Pourtant, il y a une réelle spécificité de la littérature francophone en milieu minoritaire explique encore M. Brisson : On y trouve en effet une plus forte proportion de livres consacrés à la poésie, au théâtre ainsi qu’aux populations et à la culture des Premières Nations, que dans le reste de l’édition francophone au Canada.
Les éditions du Phare Ouest
Il existe cependant une autre maison d’édition francophone dans la province : Les éditions du Phare Ouest de Jean-Claude Castex. Cet ancien professeur à Surrey, arrivé au Canada en 1962 a en effet fondé sa propre maison il y a plus de 25 ans. Après avoir été lui-même publié chez d’autres éditeurs tels que les Presses Universitaire de Laval, il saute le pas en 1994 avec Marie-France Hautberg et publie pendant plusieurs années de nombreux ouvrages ayant pour thème principal les relations franco-anglaises à travers le temps, comme un Dictionnaire des batailles navales franco-anglaises, ou encore un Dictionnaire des batailles terrestres franco-anglaises de la guerre de Sept Ans. Mais pourquoi dans ce cas ne pas avoir poursuivi ses relations avec les éditeurs de ses précédents ouvrages ?

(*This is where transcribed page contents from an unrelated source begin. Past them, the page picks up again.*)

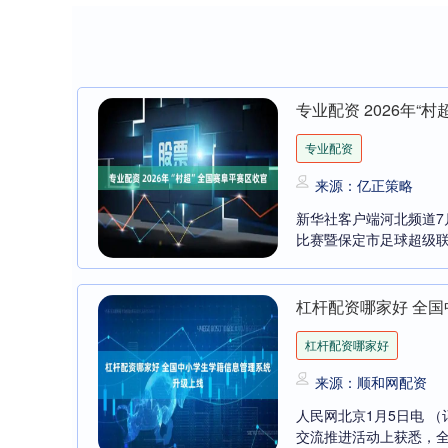
专业配资 2026年“
专业配资
来源：亿正策略
新华社客户端河北频道7月
比赛暨保定市足球超级联
杠杆配资哪家好 全
杠杆配资哪家好
来源：顺和网配资
人民网北京1月5日电 
交流推进活动上获悉，全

« Au Canada, » nous explique-t-il, « il y a une volonté du gouvernement de présenter l’histoire du pays de façon très épurée sous le prisme de l’unité nationale. La plupart des éditeurs se plient aux directives du gouvernement canadien d’aller dans ce sens en raison des subventions qu’ils reçoivent » Or, certaines des œuvres qu’il a publiées soulèvent des questions et ravivent des souvenirs parfois douloureux pour une partie de la population. Qu’il s’agisse de la déportation des Acadiens, pudiquement appelée « le grand dérangement » ou des nombreuses injustices et trahisons commises par les Anglais (tant sur le plan de la diplomatie que celui de la religion), il n’hésite pas à exposer de nombreux faits que certaines personnes préfèreraient voir oubliés, toujours en raison de cette union nationale entre Britanniques, Français et Premières Nations. Ces tensions, Jean-Claude Castex les connaît bien. Lui-même a dû quitter l’Algérie lors de son indépendance en 1962, il a donc une connaissance très intime des ravages que peuvent provoquer les sursauts de l’histoire sur la vie de simples particuliers.

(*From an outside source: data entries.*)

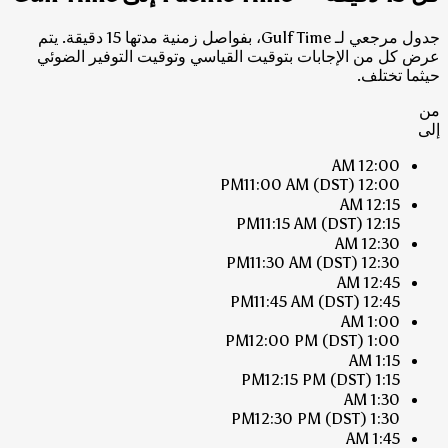
جدول مرجعي لـ Gulf Time، بفواصل زمنية مدتها 15 دقيقة. يتم
عرض كل من الإجابات بتوقيت القياسي وتوقيت التوفير الضوئي
حيثما تختلف.
من
إلى
12:00 AM
11:00 AM
(DST)
12:00 PM
12:15 AM
11:15 AM
(DST)
12:15 PM
12:30 AM
11:30 AM
(DST)
12:30 PM
12:45 AM
11:45 AM
(DST)
12:45 PM
1:00 AM
12:00 PM
(DST)
1:00 PM
1:15 AM
12:15 PM
(DST)
1:15 PM
1:30 AM
12:30 PM
(DST)
1:30 PM
1:45 AM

Cependant, l’histoire n’est pas le seul sujet de ses publications et sa passion ne l’empêche pas de proposer également des ouvrages moins susceptibles de déplaire au gouvernement, comme des romans policiers ou des recueils de poésie regroupant parfois plusieurs auteur(e)s de la province. On trouve aujourd’hui ces livres dans des endroits aussi prestigieux qu’inattendus comme la Bibliothèque nationale canadienne ou la Bibliothèque du Congrès des États-Unis !
On le voit, l’édition francophone de la province reste tout de même assez limitée en dépit des qualités littéraires indéniables de la langue. Le professeur Lamontagne lui-même le dit : « Il y a dans le français une sensibilité à la répétition bien supérieure à celle que l’on retrouve dans l’anglais. Cela pousse à de la recherche dans la diversité du vocabulaire, à trouver les mots justes » Si les auteurs ne manquent pas, et que les maisons d’éditions commencent timidement à se lancer, il ne manquera qu’un réseau de distribution solide (pourquoi pas une librairie francophone en relation avec la FFCB ?) pour que la province puisse exprimer ses qualités littéraires et peut être, un jour, en faire profiter à l’étranger.